Omitting all pictures, retype the entries below exactly as given.
====== Given data
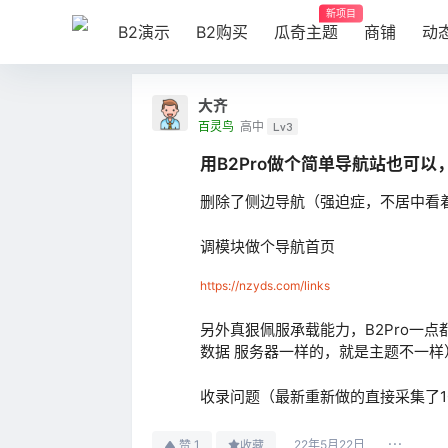
新项目
B2演示
B2购买
瓜奇主题
商铺
动
大齐
百灵鸟
高中
Lv3
用B2Pro做个简单导航站也可
删除了侧边导航（强迫症，不居中看
调模块做个导航首页
https://nzyds.com/links
另外真狠佩服承载能力，B2Pro一点
数据 服务器一样的，就是主题不一样
收录问题（最新重新做的直接采集了1
22年5月22日
1
赞
收藏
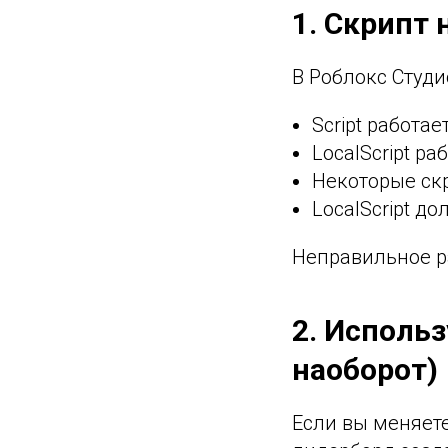
1. Скрипт 
В Роблокс Студи
Script работае
LocalScript ра
Некоторые скр
LocalScript до
Неправильное р
2. Использ
наоборот)
Если вы меняете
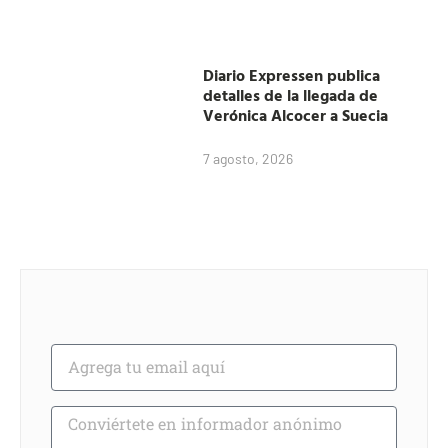
Diario Expressen publica
detalles de la llegada de
Verónica Alcocer a Suecia
7 agosto, 2026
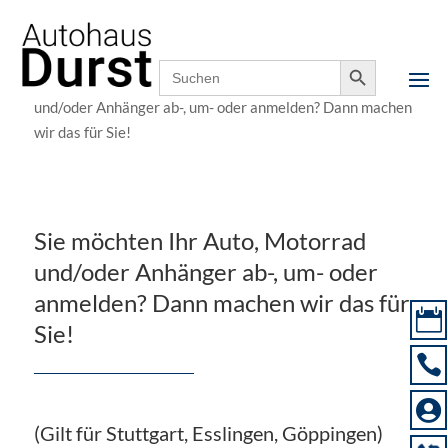
Notfallnummer,
07158 9000-0
24h erreichbar
Search Button
Search
for:
Startseite
»
Service
»
Sie möchten Ihr Auto, Motorrad
und/oder Anhänger ab-, um- oder anmelden? Dann machen
wir das für Sie!
Sie möchten Ihr Auto, Motorrad
und/oder Anhänger ab-, um- oder
anmelden? Dann machen wir das für

Sie!


(Gilt für Stuttgart, Esslingen, Göppingen)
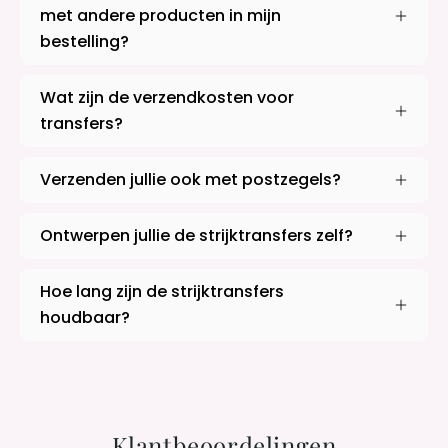
met andere producten in mijn
bestelling?
Wat zijn de verzendkosten voor
transfers?
Verzenden jullie ook met postzegels?
Ontwerpen jullie de strijktransfers zelf?
Hoe lang zijn de strijktransfers
houdbaar?
Klantbeoordelingen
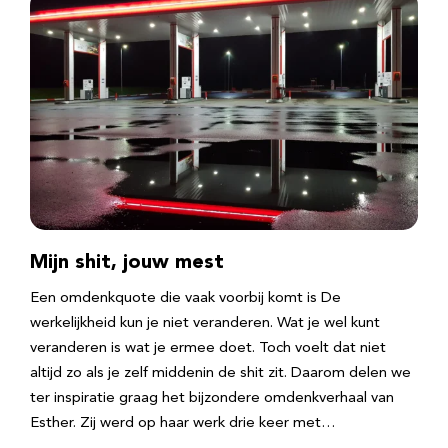
Mijn shit, jouw mest
Een omdenkquote die vaak voorbij komt is De
werkelijkheid kun je niet veranderen. Wat je wel kunt
veranderen is wat je ermee doet. Toch voelt dat niet
altijd zo als je zelf middenin de shit zit. Daarom delen we
ter inspiratie graag het bijzondere omdenkverhaal van
Esther. Zij werd op haar werk drie keer met…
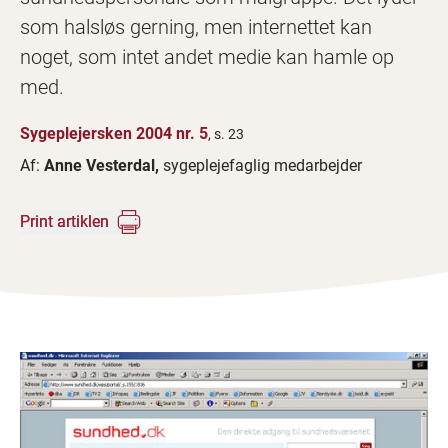
som halsløs gerning, men internettet kan
noget, som intet andet medie kan hamle op
med.
Sygeplejersken 2004 nr. 5
, s. 23
Af:
Anne Vesterdal,
sygeplejefaglig medarbejder
Print artiklen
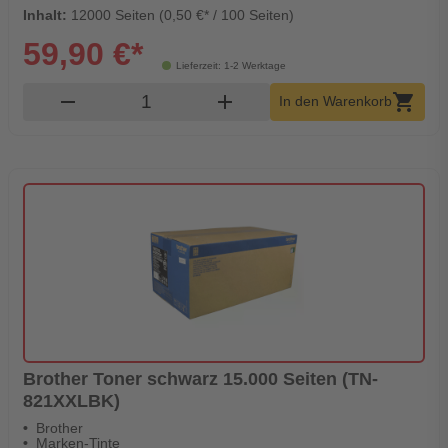
Inhalt:
12000 Seiten (0,50 €* / 100 Seiten)
59,90 €*
Lieferzeit: 1-2 Werktage
Produkt Warenkorb Menge
remove
add
shopping_cart
In den Warenkorb
Brother Toner schwarz 15.000 Seiten (TN-
821XXLBK)
Brother
Marken-Tinte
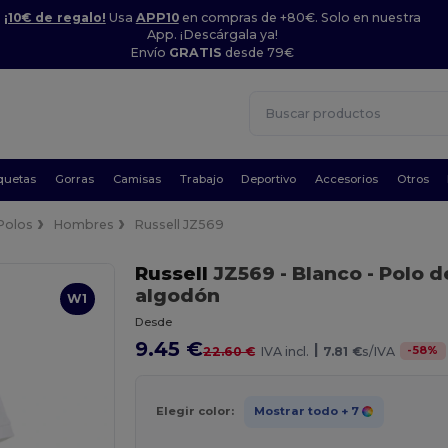
¡10€ de regalo!
Usa
APP10
en compras de +80€. Solo en nuestra
App. ¡Descárgala ya!
Envío
GRATIS
desde 79€
quetas
Gorras
Camisas
Trabajo
Deportivo
Accesorios
Otros
Polos
Hombres
Russell JZ569
Russell
JZ569
- Blanco
- Polo 
algodón
W1
Desde
9.45 €
|
-
58
%
22.60 €
IVA incl.
7.81 €
s/IVA
Elegir color:
Mostrar todo
+ 7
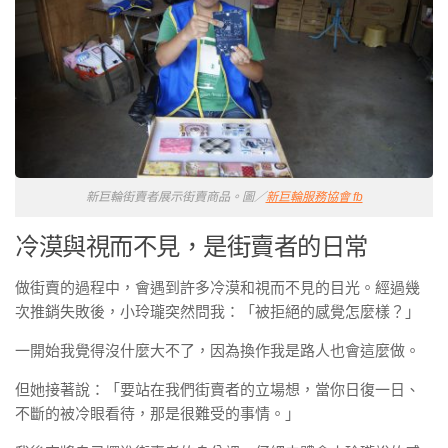
新巨輪街賣者展示街賣商品。圖／
新巨輪服務協會 fb
冷漠與視而不見，是街賣者的日常
做街賣的過程中，會遇到許多冷漠和視而不見的目光。經過幾
次推銷失敗後，小玲瓏突然問我：「被拒絕的感覺怎麼樣？」
一開始我覺得沒什麼大不了，因為換作我是路人也會這麼做。
但她接著說：「要站在我們街賣者的立場想，當你日復一日、
不斷的被冷眼看待，那是很難受的事情。」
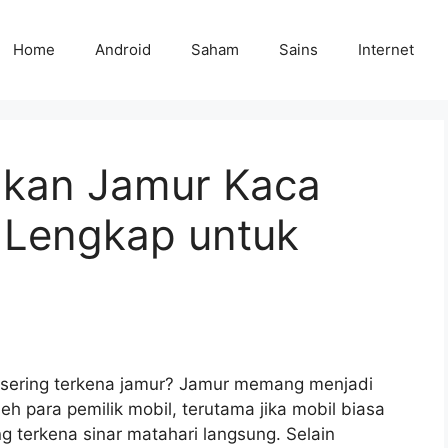
Home
Android
Saham
Sains
Internet
gkan Jamur Kaca
 Lengkap untuk
sering terkena jamur? Jamur memang menjadi
h para pemilik mobil, terutama jika mobil biasa
g terkena sinar matahari langsung. Selain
============
--- Task response ---
新项目
B2演示
B2购买
瓜奇主题
商铺
动
大齐
百灵鸟
高中
Lv3
用B2Pro做个简单导航站也可
删除了侧边导航（强迫症，不居中看
调模块做个导航首页
https://nzyds.com/links
另外真狠佩服承载能力，B2Pro一点
数据 服务器一样的，就是主题不一样
收录问题（最新重新做的直接采集了1
22年5月22日
1
赞
收藏
1. Скрипт 
В Роблокс Студи
Script работае
LocalScript ра
Некоторые скр
LocalScript до
Неправильное р
2. Использ
наоборот)
Если вы меняете
Diario Expressen publica
detalles de la llegada de
Verónica Alcocer a Suecia
7 agosto, 2026
Notfallnummer,
07158 9000-0
24h erreichbar
Search Button
Search
for:
Startseite
»
Service
»
Sie möchten Ihr Auto, Motorrad
und/oder Anhänger ab-, um- oder anmelden? Dann machen
wir das für Sie!
Sie möchten Ihr Auto, Motorrad
und/oder Anhänger ab-, um- oder
anmelden? Dann machen wir das für

Sie!


(Gilt für Stuttgart, Esslingen, Göppingen)
met andere producten in mijn
bestelling?
Wat zijn de verzendkosten voor
transfers?
Verzenden jullie ook met postzegels?
Ontwerpen jullie de strijktransfers zelf?
Hoe lang zijn de strijktransfers
houdbaar?
Klantbeoordelingen
Mijn shit, jouw mest
Een omdenkquote die vaak voorbij komt is De
werkelijkheid kun je niet veranderen. Wat je wel kunt
veranderen is wat je ermee doet. Toch voelt dat niet
altijd zo als je zelf middenin de shit zit. Daarom delen we
ter inspiratie graag het bijzondere omdenkverhaal van
Esther. Zij werd op haar werk drie keer met…
som halsløs gerning, men internettet kan
noget, som intet andet medie kan hamle op
med.
Sygeplejersken 2004 nr. 5
, s. 23
Af:
Anne Vesterdal,
sygeplejefaglig medarbejder
Print artiklen
Inhalt:
12000 Seiten (0,50 €* / 100 Seiten)
59,90 €*
Lieferzeit: 1-2 Werktage
Produkt Warenkorb Menge
remove
add
shopping_cart
In den Warenkorb
Brother Toner schwarz 15.000 Seiten (TN-
821XXLBK)
Brother
Marken-Tinte
¡10€ de regalo!
Usa
APP10
en compras de +80€. Solo en nuestra
App. ¡Descárgala ya!
Envío
GRATIS
desde 79€
quetas
Gorras
Camisas
Trabajo
Deportivo
Accesorios
Otros
Polos
Hombres
Russell JZ569
Russell
JZ569
- Blanco
- Polo 
algodón
W1
Desde
9.45 €
|
-
58
%
22.60 €
IVA incl.
7.81 €
s/IVA
Elegir color:
Mostrar todo
+ 7
新巨輪街賣者展示街賣商品。圖／
新巨輪服務協會 fb
冷漠與視而不見，是街賣者的日常
做街賣的過程中，會遇到許多冷漠和視而不見的目光。經過幾
次推銷失敗後，小玲瓏突然問我：「被拒絕的感覺怎麼樣？」
一開始我覺得沒什麼大不了，因為換作我是路人也會這麼做。
但她接著說：「要站在我們街賣者的立場想，當你日復一日、
不斷的被冷眼看待，那是很難受的事情。」
Home
Android
Saham
Sains
Internet
gkan Jamur Kaca
 Lengkap untuk
sering terkena jamur? Jamur memang menjadi
h para pemilik mobil, terutama jika mobil biasa
g terkena sinar matahari langsung. Selain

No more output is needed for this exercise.